O Liechtenstein é um adversário acessível (Portugal fez-lhes 35 golos em 7 jogos, à média exata de cinco por jogo) e hoje não deverá ser diferente. Com Alvalade cheio, Cristiano poderá saborear em família o novo recorde de 197; foi precisamente neste estádio que, há perto de 20 anos, ele deu o primeiro passo rumo à imortalidade com uma exibição espantosa no dia da inauguração (7 de agosto de 2003) contra o Manchester United de sir Alex (3-1) que, impressionado, logo tratou de o levar para Inglaterra.
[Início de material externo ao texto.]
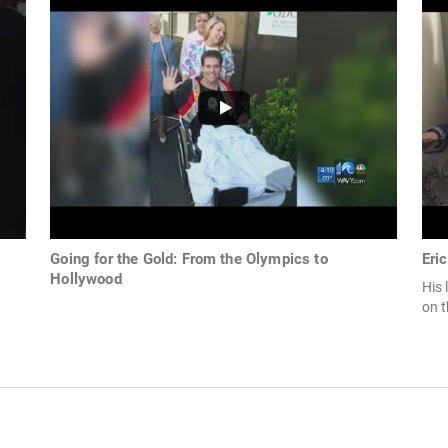
Going for the Gold: From the Olympics to
Eri
Hollywood
His 
on 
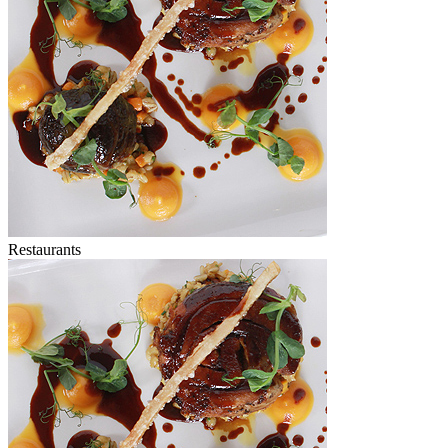
Restaurants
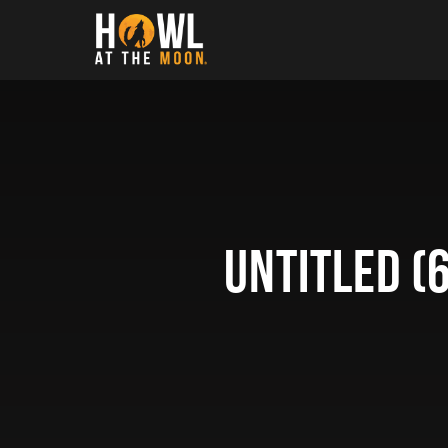
Howl at the Moon
Untitled (6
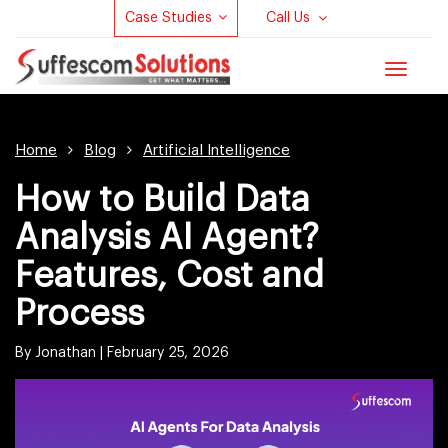
Case Studies
Call Us
Toggle
navigat
Home
Blog
Artificial Intelligence
How to Build Data
Analysis AI Agent?
Features, Cost and
Process
By Jonathan |
February 25, 2026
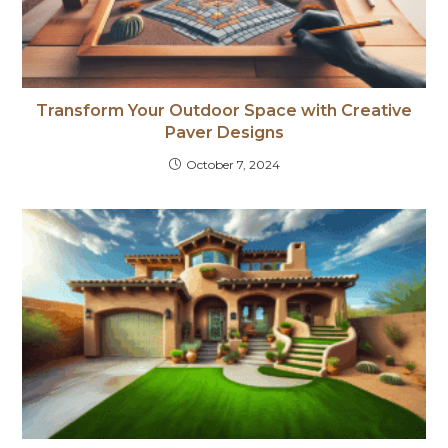
Transform Your Outdoor Space with Creative
Paver Designs
October 7, 2024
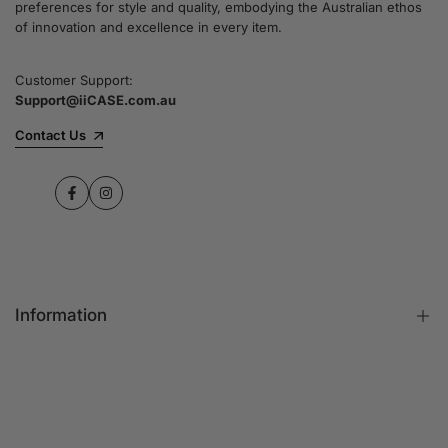
preferences for style and quality, embodying the Australian ethos
commitment to quality and customer satisfaction
of innovation and excellence in every item.
speaks for itself.
Customer Support:
Support@iiCASE.com.au
✔Premium Quality Products: When you shop
with us, you can be sure that you're getting a
Contact Us
product that promises the highest level of
quality and durability.
Facebook
Instagram
✔365-Day Warranty: Enjoy complete peace of
mind with a comprehensive 365-day warranty
on every single iPhone case.
Information
✔Free Shipping: Benefit from fast and free
shipping across Australia and receive your new
iPhone case in no time at all.
FAQs
Contact Us
✔Local Stock, Quick Delivery: All our products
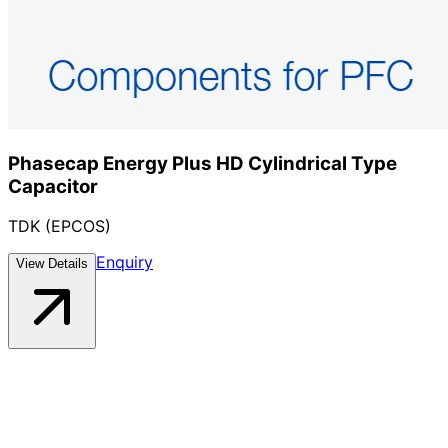
Phasecap Energy Plus HD Cylindrical Type
Capacitor
TDK (EPCOS)
Enquiry
View Details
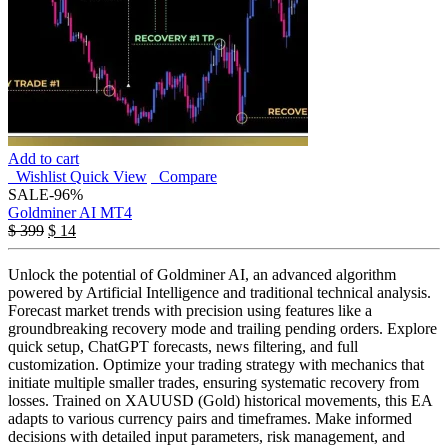
Add to cart
Wishlist
Quick View
Compare
SALE
-96%
Goldminer AI MT4
$
399
$
14
Unlock the potential of Goldminer AI, an advanced algorithm
powered by Artificial Intelligence and traditional technical analysis.
Forecast market trends with precision using features like a
groundbreaking recovery mode and trailing pending orders. Explore
quick setup, ChatGPT forecasts, news filtering, and full
customization. Optimize your trading strategy with mechanics that
initiate multiple smaller trades, ensuring systematic recovery from
losses. Trained on XAUUSD (Gold) historical movements, this EA
adapts to various currency pairs and timeframes. Make informed
decisions with detailed input parameters, risk management, and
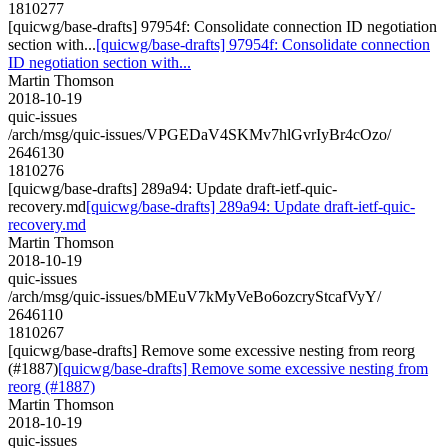
1810277
[quicwg/base-drafts] 97954f: Consolidate connection ID negotiation
section with...
[quicwg/base-drafts] 97954f: Consolidate connection
ID negotiation section with...
Martin Thomson
2018-10-19
quic-issues
/arch/msg/quic-issues/VPGEDaV4SKMv7hlGvrIyBr4cOzo/
2646130
1810276
[quicwg/base-drafts] 289a94: Update draft-ietf-quic-
recovery.md
[quicwg/base-drafts] 289a94: Update draft-ietf-quic-
recovery.md
Martin Thomson
2018-10-19
quic-issues
/arch/msg/quic-issues/bMEuV7kMyVeBo6ozcryStcafVyY/
2646110
1810267
[quicwg/base-drafts] Remove some excessive nesting from reorg
(#1887)
[quicwg/base-drafts] Remove some excessive nesting from
reorg (#1887)
Martin Thomson
2018-10-19
quic-issues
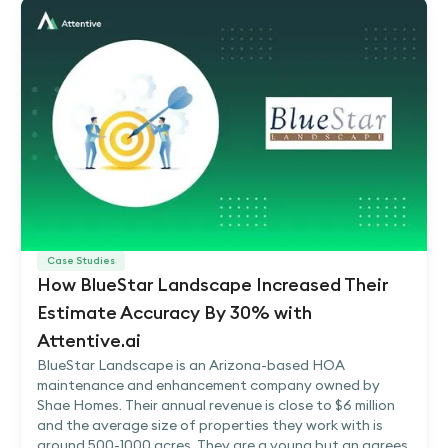
Case Studies
How BlueStar Landscape Increased Their
Estimate Accuracy By 30% with
Attentive.ai
BlueStar Landscape is an Arizona-based HOA
maintenance and enhancement company owned by
Shae Homes. Their annual revenue is close to $6 million
and the average size of properties they work with is
around 500-1000 acres. They are a young but an agrees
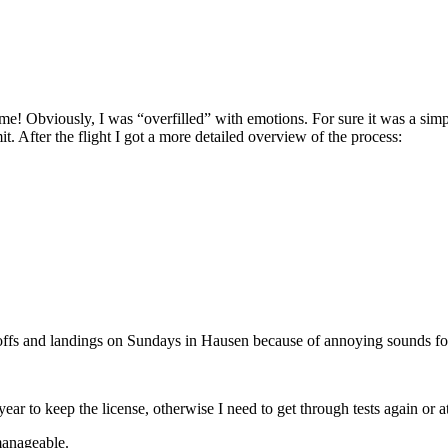
Obviously, I was “overfilled” with emotions. For sure it was a simple f
it. After the flight I got a more detailed overview of the process:
takeoffs and landings on Sundays in Hausen because of annoying sounds fo
ar to keep the license, otherwise I need to get through tests again or at 
manageable.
Enfim, é justo que o novo recorde mundial seja fixado em Alvalade, onde Cristiano fez 14 jogos por Portugal e marcou nove golos. Ainda longe do desempenho no estádio-talismã do Algarve (16 golos em 11 jogos), mas à beira da dezena que certamente os adeptos farão questão de aplaudir com um carinho especial, se acontecer. 

Dos compagnons de route de CR7 no inesquecível Euro 2016, sobram Rui Patrício, Raphael Guerreiro, João Mário e Danilo. Pepe está lesionado. Renato Sanches, João Moutinho, William Carvalho e José Fonte não foram convocados. Os mágicos Luís Carlos Nani e Ricardo Quaresma são uma saudade. 

O tempo corre. Infelizmente, mais depressa do que as pernas de Cristiano.


ALVALADE: OITO A ZERO

NÃO, não é um palpite sobre a cabazada que previsivelmente aplicaremos mais logo ao simpático Liechtenstein (que, recorde-se, já agora, nos impôs um escandaloso empate, 2-2, no tempo de Scolari). Este oito é outra coisa, outro recorde ao alcance da Seleção - o de número de jogos consecutivos sem sofrer golos num estádio. No caso, Alvalade. Nos últimos sete jogos realizados em casa dos leões, Portugal manteve a baliza a zero. A última seleção a marcar ali foi a França, num particular a 4 setembro de 2015. Os bleus venceram por 1-0 com um golo de Mathieu Valbuena ao minuto 85. Desde então, trancas na baliza. Nunca mais. Se o Liechtenstein, como se espera, terminar a zero, Alvalade iguala o recorde do antigo Estádio da Luz, onde Portugal cumpriu oito jogos seguidos e 868 minutos com a baliza inviolada entre 20 novembro de 1991 (1-0 à Grécia) e 7 outubro de 2000 (1-1 com a Irlanda).

Diga-se que, no lote de estádios construídos para o Euro-2004, Alvalade é pé quente para a Seleção, que ali ganhou 8 dos 11 jogos oficiais disputados (72,7% de vitórias; 30-7 em golos), só perdendo para os cem por cento orgulhosamente exibidos pelo Estádio do Algarve (Faro-Loulé), onde Portugal soma seis vitórias em seis jogos competitivos e um esplêndido parcial de 24-2 em golos.